Le hasard des rencontres m’a amené lors de la fête de Noël passée auprès de la branche de ma famille qui vit au Grand-Duché du Luxembourg, à faire la connaissance d’un réfugié syrien qui a bien voulu me raconter la terrible histoire de sa migration avec sa famille pour fuir la guerre dans son pays. Il n’a pas voulu, pour des raisons évidentes, que son nom soit publié. Aussi, avec son accord, appelons-le Abou Fadi, ce qui signifie en Arabe « père de Fadi », le prénom de son jeune fils. Il a deux filles un peu plus âgées. Son épouse, ses trois enfants et lui se sont résolus après hésitations à prendre le dangereux chemin de l’exil pour aboutir au Grand-Duché du Luxembourg. J’ajoute qu’il m’a dit certaines choses qui peuvent paraître déplaisantes à certains, mais j’ai transcrit le plus fidèlement son récit sans en déformer ou en retirer un propos.

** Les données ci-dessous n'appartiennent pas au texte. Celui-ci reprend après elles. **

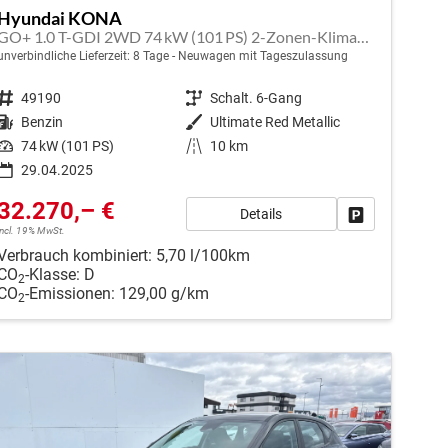
Hyundai KONA
GO+ 1.0 T-GDI 2WD 74 kW (101 PS) 2-Zonen-Klimaautomatik, Sitzheizung, Lenkradheizung, DAB, Android Auto, Apple CarPlay, Navigationssystem, Induktionsladestation, LED-Scheinwerfer, 18 Zoll Leichtmetallfelgen, uvm
unverbindliche Lieferzeit:
8 Tage
Neuwagen mit Tageszulassung
Fahrzeugnr.
49190
Getriebe
Schalt. 6-Gang
Kraftstoff
Benzin
Außenfarbe
Ultimate Red Metallic
Leistung
74 kW (101 PS)
Kilometerstand
10 km
29.04.2025
32.270,– €
Details
en
Fahrzeug park
incl. 19% MwSt.
Verbrauch kombiniert:
5,70 l/100km
CO
-Klasse:
D
2
CO
-Emissionen:
129,00 g/km
2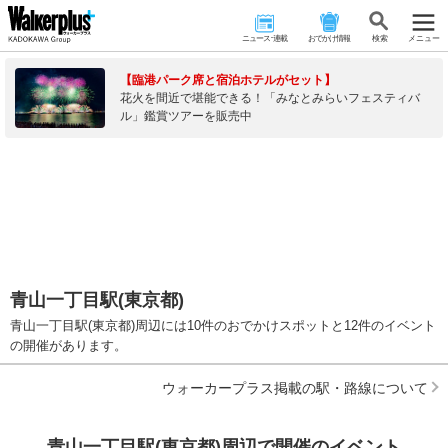
ニュース･連載
おでかけ情報
検 索
メニュー
【臨港パーク席と宿泊ホテルがセット】
花火を間近で堪能できる！「みなとみらいフェスティバ
ル」鑑賞ツアーを販売中
青山一丁目駅(東京都)
青山一丁目駅(東京都)周辺には10件のおでかけスポットと12件のイベント
の開催があります。
ウォーカープラス掲載の駅・路線について
青山一丁目駅(東京都)周辺で開催のイベント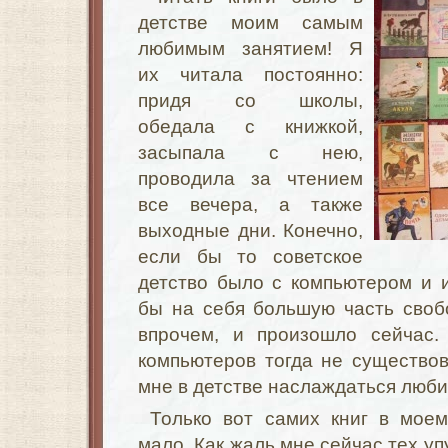
детстве моим самым
любимым занятием! Я
их читала постоянно:
придя со школы,
обедала с книжкой,
засыпала с нею,
проводила за чтением
все вечера, а также
выходные дни. Конечно,
если бы то советское
детство было с компьютером и 
бы на себя большую часть свобо
впрочем, и произошло сейчас.
компьютеров тогда не существо
мне в детстве наслаждаться люб
Только вот самих книг в мое
мало. Как жаль мне сейчас тех у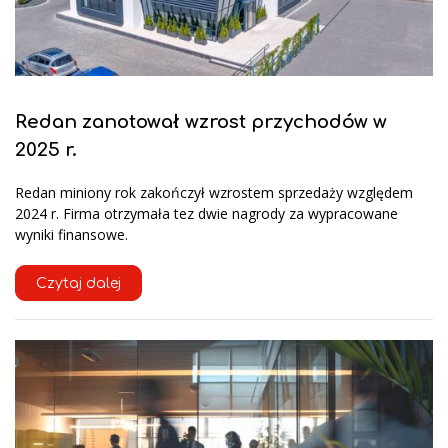
Redan zanotował wzrost przychodów w
2025 r.
Redan miniony rok zakończył wzrostem sprzedaży względem
2024 r. Firma otrzymała tez dwie nagrody za wypracowane
wyniki finansowe.
Czytaj dalej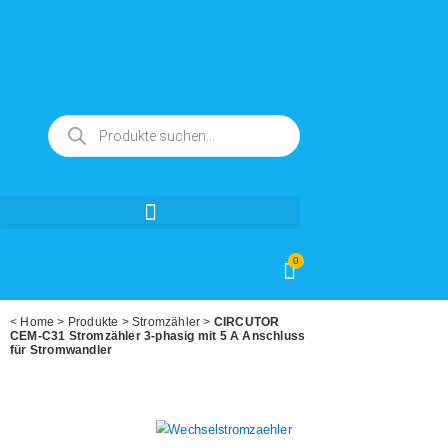
0
<
Home
>
Produkte
>
Stromzähler
>
CIRCUTOR
CEM-C31 Stromzähler 3-phasig mit 5 A Anschluss
für Stromwandler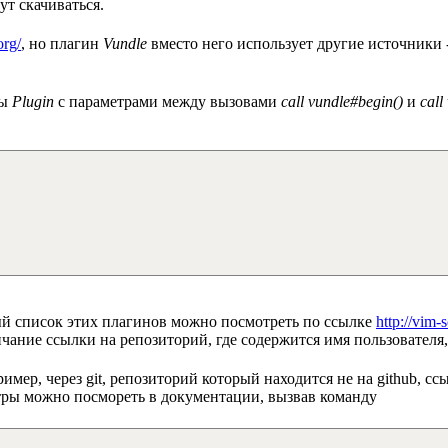
ут скачиваться.
org/
, но плагин
Vundle
вместо него использует другие источники 
ды
Plugin
с параметрами между вызовами
call vundle#begin()
и
call
ый список этих плагинов можно посмотреть по ссылке
http://vim-s
ончание ссылки на репозиторий, где содержится имя пользовател
имер, через git, репозиторий который находится не на github, 
етры можно посмореть в документации, вызвав команду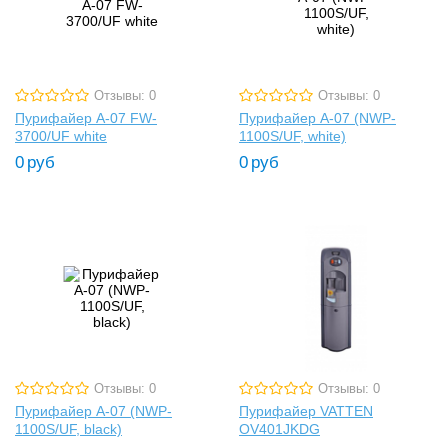
Отзывы: 0
Отзывы: 0
Пурифайер A-07 FW-
Пурифайер A-07 (NWP-
3700/UF white
1100S/UF, white)
0
руб
0
руб
Отзывы: 0
Отзывы: 0
Пурифайер A-07 (NWP-
Пурифайер VATTEN
1100S/UF, black)
OV401JKDG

Abou Fadi était bijoutier et vivait à Latakieh, ville portuaire sur la côte méditerranéenne de la Syrie non loin du Liban. Lorsque la guerre a éclaté en 2011. Son épouse a aussitôt demandé que l’on parte à l’étranger. Abou Fadi a refusé. Il se sentait comme un poisson dans l’eau en son pays et redoutait qu’allant ailleurs, il étoufferait. Et puis, pensait-il, la guerre ne durera que quelques mois et puis tout rentrera dans l’ordre.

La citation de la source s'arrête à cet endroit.